De tudo que está implícito nestas grandes linhas de ação merece destacado o papel que se reserva aos Programas de Saúde da Família e de Agentes Comunitários de Saúde que, ao incorporarem ao conjunto de suas atividades aquelas específicas do controle da tuberculose, põem em marcha um exército de dezenas de milhares de agentes, uma verdadeira força-tarefa, que comporta a possibilidade de cobertura, em nível útil, da estratégia DOTS em nosso país.

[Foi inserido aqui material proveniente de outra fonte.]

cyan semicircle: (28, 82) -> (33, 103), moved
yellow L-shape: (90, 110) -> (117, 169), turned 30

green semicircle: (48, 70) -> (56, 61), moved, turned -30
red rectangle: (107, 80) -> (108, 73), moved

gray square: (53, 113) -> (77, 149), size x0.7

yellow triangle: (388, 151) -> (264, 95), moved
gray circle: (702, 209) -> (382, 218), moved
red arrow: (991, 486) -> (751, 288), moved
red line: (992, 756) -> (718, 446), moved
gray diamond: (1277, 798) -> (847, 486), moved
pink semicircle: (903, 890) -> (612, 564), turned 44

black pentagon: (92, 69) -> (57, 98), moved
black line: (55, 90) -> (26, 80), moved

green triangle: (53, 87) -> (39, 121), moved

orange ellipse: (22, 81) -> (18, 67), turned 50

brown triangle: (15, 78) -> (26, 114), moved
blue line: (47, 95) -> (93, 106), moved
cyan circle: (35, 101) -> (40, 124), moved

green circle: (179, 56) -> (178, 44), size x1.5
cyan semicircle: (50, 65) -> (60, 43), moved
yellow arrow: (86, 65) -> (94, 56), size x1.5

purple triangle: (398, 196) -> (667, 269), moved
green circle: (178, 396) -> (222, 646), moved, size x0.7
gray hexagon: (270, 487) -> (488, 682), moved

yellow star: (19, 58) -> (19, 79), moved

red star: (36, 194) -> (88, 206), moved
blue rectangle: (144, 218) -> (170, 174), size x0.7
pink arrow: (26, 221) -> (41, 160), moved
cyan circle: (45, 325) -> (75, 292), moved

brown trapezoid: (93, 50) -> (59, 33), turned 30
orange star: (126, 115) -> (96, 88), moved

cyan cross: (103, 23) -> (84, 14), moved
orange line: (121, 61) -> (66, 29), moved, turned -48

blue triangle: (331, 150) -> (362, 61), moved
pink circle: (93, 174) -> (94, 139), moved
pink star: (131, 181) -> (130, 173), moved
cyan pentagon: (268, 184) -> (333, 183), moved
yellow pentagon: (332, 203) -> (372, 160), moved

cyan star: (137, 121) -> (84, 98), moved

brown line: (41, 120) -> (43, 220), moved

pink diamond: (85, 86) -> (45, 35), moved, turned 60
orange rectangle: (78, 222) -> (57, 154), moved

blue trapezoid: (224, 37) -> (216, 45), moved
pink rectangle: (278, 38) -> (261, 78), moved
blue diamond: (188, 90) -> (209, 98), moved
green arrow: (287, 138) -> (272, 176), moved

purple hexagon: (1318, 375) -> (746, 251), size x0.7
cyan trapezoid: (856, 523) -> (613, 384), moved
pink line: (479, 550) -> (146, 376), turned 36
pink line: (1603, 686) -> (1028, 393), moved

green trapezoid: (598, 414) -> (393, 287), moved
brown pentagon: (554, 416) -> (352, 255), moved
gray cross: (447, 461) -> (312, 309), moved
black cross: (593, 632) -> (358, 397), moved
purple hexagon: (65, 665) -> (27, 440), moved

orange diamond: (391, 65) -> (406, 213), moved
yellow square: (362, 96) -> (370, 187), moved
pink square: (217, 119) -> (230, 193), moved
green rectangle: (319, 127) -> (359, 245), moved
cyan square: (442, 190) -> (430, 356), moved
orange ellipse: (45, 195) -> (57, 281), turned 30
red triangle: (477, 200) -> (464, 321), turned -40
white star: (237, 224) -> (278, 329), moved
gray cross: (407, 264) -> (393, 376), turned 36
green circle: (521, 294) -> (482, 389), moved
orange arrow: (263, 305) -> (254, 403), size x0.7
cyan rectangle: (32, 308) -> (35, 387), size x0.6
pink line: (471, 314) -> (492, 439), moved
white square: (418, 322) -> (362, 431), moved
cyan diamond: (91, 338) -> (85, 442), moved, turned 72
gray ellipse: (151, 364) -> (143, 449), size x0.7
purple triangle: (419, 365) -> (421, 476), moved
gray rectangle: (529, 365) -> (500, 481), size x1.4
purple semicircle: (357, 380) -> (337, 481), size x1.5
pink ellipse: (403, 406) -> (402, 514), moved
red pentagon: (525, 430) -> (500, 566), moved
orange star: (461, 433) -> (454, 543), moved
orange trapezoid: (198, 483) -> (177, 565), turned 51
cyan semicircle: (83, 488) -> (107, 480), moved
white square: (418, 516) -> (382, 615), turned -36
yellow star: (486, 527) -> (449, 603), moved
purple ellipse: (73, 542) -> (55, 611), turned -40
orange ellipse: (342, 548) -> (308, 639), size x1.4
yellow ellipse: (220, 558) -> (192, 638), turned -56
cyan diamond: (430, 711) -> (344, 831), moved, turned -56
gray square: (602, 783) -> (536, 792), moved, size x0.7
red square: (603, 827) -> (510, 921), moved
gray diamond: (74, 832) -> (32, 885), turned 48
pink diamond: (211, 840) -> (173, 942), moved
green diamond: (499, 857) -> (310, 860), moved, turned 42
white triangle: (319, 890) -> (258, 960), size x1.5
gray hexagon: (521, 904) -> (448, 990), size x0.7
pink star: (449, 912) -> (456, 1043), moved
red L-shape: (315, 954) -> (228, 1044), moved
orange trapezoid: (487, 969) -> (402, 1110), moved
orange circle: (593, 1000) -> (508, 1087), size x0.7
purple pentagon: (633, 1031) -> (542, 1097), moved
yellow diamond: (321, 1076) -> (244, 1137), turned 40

A idéia de contagem regressiva para eliminação da tuberculose que dá título a este editorial, em realidade, é mais uma provocação do que uma real expectativa a ser alcançada em um determinado espaço do tempo. Neste particular, não seria demasiado considerar que a tuberculose, em sua história natural, viveu sensíveis momentos que poderiam ter sinalizado o início dessa contagem regressiva. Três, pelo menos, foram marcantes: a descoberta do bacilo em 1882, o início da vacinação BCG na década de vinte e o emprego da quimioterapia, sobretudo depois da isoniazida, no começo dos anos cinqüenta.

Fiel a esta lógica, poder-se-ia admitir, sem incidir em exagero, que a atual reunião das forças anti-tuberculose de todos os países, sob a égide de um Plano Mundial que, encerrando recursos, inteligência e tecnologia multinacionais, desencadeia uma guerra sem fronteiras para vencer a tuberculose, marcasse mais um momento de início de uma nova contagem regressiva.

O "Stop TB", em "TB Towards a TB-Free Future", depois de repassar o progresso das múltiplas iniciativas dos últimos anos -"Global Plan to Stop TB", "Global DOTS Expansion Plan", "Global Drug Facility", "Global Fund to Fight AIDS, Tuberculosis and Malaria" e outras -formula esta pergunta: "Há esperança de um magnífico novo mundo livre de TB depois de 2005?" E responde: "Quanto ao controle, sim; quanto à eliminação, ainda não." E acrescenta:" Apesar de estarmos ainda em um mundo longe da eliminação, há o compromisso de eliminar a tuberculose como um problema global de saúde pública, dentro dos próximos 50 anos -um objetivo audacioso e alcançável. Podemos mandar a tuberculose para a lata de lixo da história".

Que esta provocação em torno do momento de início de uma nova contagem regressiva para eliminação da tuberculose, sirva, para quantos estamos envolvidos nesta luta, como estímulo mobilizador da consciência e potencialidade dos grupos técnicos e das forças da comunidade, para buscar, com ousadia, o encurtamento dos horizontes de programação e, assim, travar hoje, batalhas que se vislumbram em um futuro longínquo.